- Original language: English
- Written by: Agatha Christie
- Based on: The Secret of Chimneys

Premiere
- Date: 16 October 2003
- Place: Canada

= Chimneys (play) =

2003 play by crime writer Agatha Christie

Chimneys is a play by crime writer Agatha Christie and is based upon her own 1925 novel The Secret of Chimneys.

==Background==
The play was written in 1931 and was due to open at the Embassy Theatre in Swiss Cottage in December of that year. One year previously, Black Coffee, Christie's first performed stage play, had opened at the same theatre.

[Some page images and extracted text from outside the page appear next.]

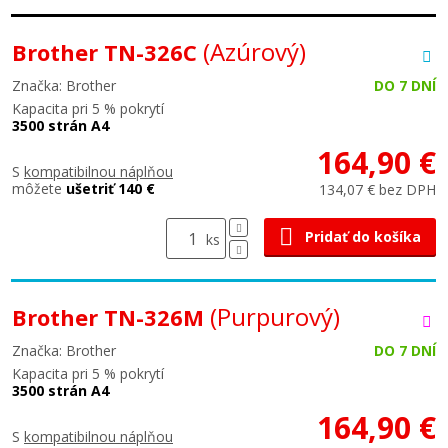
(Azúrový)
Brother TN-326C
Značka: Brother
DO 7 DNÍ
Kapacita pri 5 % pokrytí
3500 strán A4
164,90 €
S
kompatibilnou náplňou
môžete
ušetriť 140 €
134,07 € bez DPH
Pridať do košíka
ks
(Purpurový)
Brother TN-326M
Značka: Brother
DO 7 DNÍ
Kapacita pri 5 % pokrytí
3500 strán A4
164,90 €
S
kompatibilnou náplňou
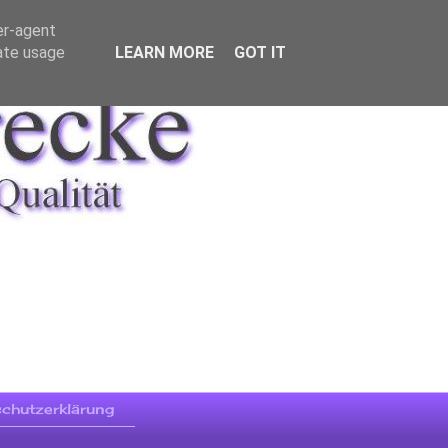
er-agent
rate usage
LEARN MORE
GOT IT
chutzerklärung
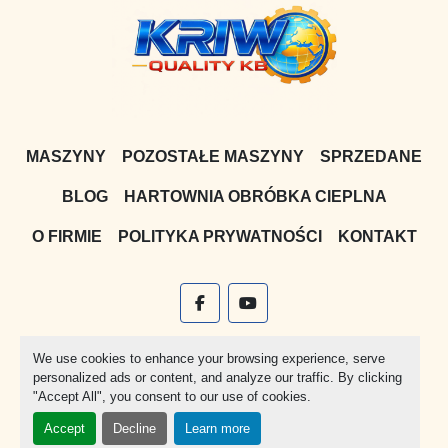
MASZYNY
POZOSTAŁE MASZYNY
SPRZEDANE
BLOG
HARTOWNIA OBRÓBKA CIEPLNA
O FIRMIE
POLITYKA PRYWATNOŚCI
KONTAKT
facebook
youtube
Witryna
Machinio System
stworzona przez
Machinio
We use cookies to enhance your browsing experience, serve
personalized ads or content, and analyze our traffic. By clicking
Manage Cookies
"Accept All", you consent to our use of cookies.
Accept
Decline
Learn more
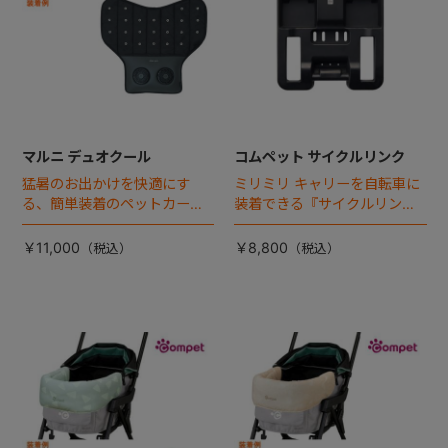
マルニ デュオクール
コムペット サイクルリンク
猛暑のお出かけを快適にす
ミリミリ キャリーを自転車に
る、簡単装着のペットカート
装着できる『サイクルリン
専用ダブル送風ファンが登
ク』が登場！
場。
￥11,000
￥8,800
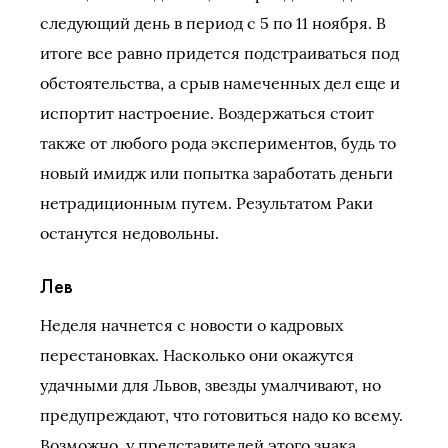
следующий день в период с 5 по 11 ноября. В
итоге все равно придется подстраиваться под
обстоятельства, а срыв намеченных дел еще и
испортит настроение. Воздержаться стоит
также от любого рода экспериментов, будь то
новый имидж или попытка заработать деньги
нетрадиционным путем. Результатом Раки
останутся недовольны.
Лев
Неделя начнется с новости о кадровых
перестановках. Насколько они окажутся
удачными для Львов, звезды умалчивают, но
предупреждают, что готовиться надо ко всему.
Возможно, у представителей этого знака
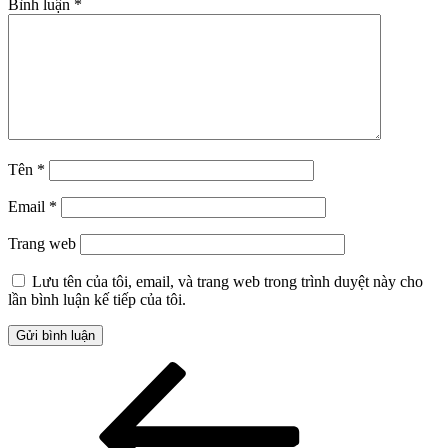
Bình luận
*
Tên
*
Email
*
Trang web
Lưu tên của tôi, email, và trang web trong trình duyệt này cho
lần bình luận kế tiếp của tôi.
Điều
Bài
cũ
hướng
hơn
bài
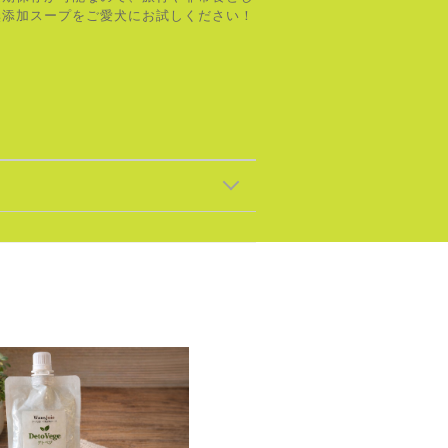
無添加スープをご愛犬にお試しください！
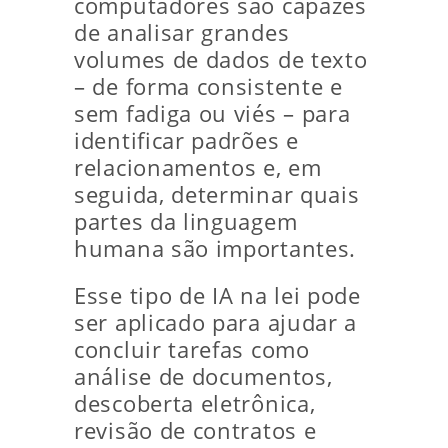
computadores são capazes
de analisar grandes
volumes de dados de texto
– de forma consistente e
sem fadiga ou viés – para
identificar padrões e
relacionamentos e, em
seguida, determinar quais
partes da linguagem
humana são importantes.
Esse tipo de IA na lei pode
ser aplicado para ajudar a
concluir tarefas como
análise de documentos,
descoberta eletrônica,
revisão de contratos e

As was the law at the time, the play was vetted by the Lord Chamberlain's Office and passed for performance. Several press articles referred to the new play but suddenly, and without explanation, the theatre substituted Mary Broome, a four-act comedy from 1912 by Allan Monkhouse, in its place.

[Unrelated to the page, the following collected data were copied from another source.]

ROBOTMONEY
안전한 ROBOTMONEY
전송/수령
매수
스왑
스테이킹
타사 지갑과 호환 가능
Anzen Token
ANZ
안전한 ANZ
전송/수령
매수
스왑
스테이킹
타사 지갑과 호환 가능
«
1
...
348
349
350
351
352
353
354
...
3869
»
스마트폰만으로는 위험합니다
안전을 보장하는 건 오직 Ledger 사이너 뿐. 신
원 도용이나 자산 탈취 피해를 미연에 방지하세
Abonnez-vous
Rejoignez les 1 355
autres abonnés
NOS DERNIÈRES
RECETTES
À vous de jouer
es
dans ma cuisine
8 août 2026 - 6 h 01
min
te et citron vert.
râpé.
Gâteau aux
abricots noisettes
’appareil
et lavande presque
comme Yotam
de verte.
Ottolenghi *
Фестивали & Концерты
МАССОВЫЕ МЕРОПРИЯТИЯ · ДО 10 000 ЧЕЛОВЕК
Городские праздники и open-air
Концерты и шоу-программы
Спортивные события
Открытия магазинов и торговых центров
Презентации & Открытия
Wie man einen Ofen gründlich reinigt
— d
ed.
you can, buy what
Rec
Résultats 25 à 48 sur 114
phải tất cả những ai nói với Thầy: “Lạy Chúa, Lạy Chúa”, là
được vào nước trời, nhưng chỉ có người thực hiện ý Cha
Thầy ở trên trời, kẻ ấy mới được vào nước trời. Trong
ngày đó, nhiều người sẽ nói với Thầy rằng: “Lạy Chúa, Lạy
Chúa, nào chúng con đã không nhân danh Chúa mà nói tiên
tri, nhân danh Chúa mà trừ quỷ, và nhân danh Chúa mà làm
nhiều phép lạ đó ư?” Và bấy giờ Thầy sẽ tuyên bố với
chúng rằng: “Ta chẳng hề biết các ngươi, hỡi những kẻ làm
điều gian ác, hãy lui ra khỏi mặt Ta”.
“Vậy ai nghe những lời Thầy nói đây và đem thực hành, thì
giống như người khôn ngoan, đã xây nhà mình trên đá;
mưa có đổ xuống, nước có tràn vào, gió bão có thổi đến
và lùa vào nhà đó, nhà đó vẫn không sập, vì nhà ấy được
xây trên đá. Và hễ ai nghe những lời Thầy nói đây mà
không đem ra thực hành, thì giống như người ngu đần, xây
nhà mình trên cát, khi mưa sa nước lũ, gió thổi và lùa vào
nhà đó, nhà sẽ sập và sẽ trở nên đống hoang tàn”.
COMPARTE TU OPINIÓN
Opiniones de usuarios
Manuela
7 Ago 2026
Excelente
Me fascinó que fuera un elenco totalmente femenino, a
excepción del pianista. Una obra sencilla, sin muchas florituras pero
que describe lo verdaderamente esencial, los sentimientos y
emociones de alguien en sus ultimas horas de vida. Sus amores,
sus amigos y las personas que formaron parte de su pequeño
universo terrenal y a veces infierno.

While not forgotten, it remained unknown other than to a small group of aficionados until December 2001 when John Paul Fischbach, the Artistic Director of Vertigo Theatre in Calgary, Alberta, Canada, was looking to re-launch the company after it had been forced to vacate its home in the Calgary Science Centre and was opening in its new home of the Vertigo Theatre Centre. In looking for something special and relatively unknown to celebrate the opening, Fischbach contacted Agatha Christie Limited, who handle the author's rights, and was told by its chairman (and Christie's grandson, Mathew Prichard) that the only relatively unknown stage work that could be performed was the 1930s play A Daughter's a Daughter which was performed once in the 1950s but had previously been revised into a 1952 novel published under the nom-de-plume of Mary Westmacott. Fischbach had a copy of the play available and in looking through it, found another manuscript headed: Chimneys: A play in three acts by Agatha Christie. He again contacted Prichard who said that he had heard of the play but said he had never seen a copy. Prichard contacted the British Library who located the typescript (together with notes suggesting Laurence Olivier for one of the roles) and Vertigo Theatre presented the play's world premiere on 16 October 2003 with Mathew Prichard in the audience.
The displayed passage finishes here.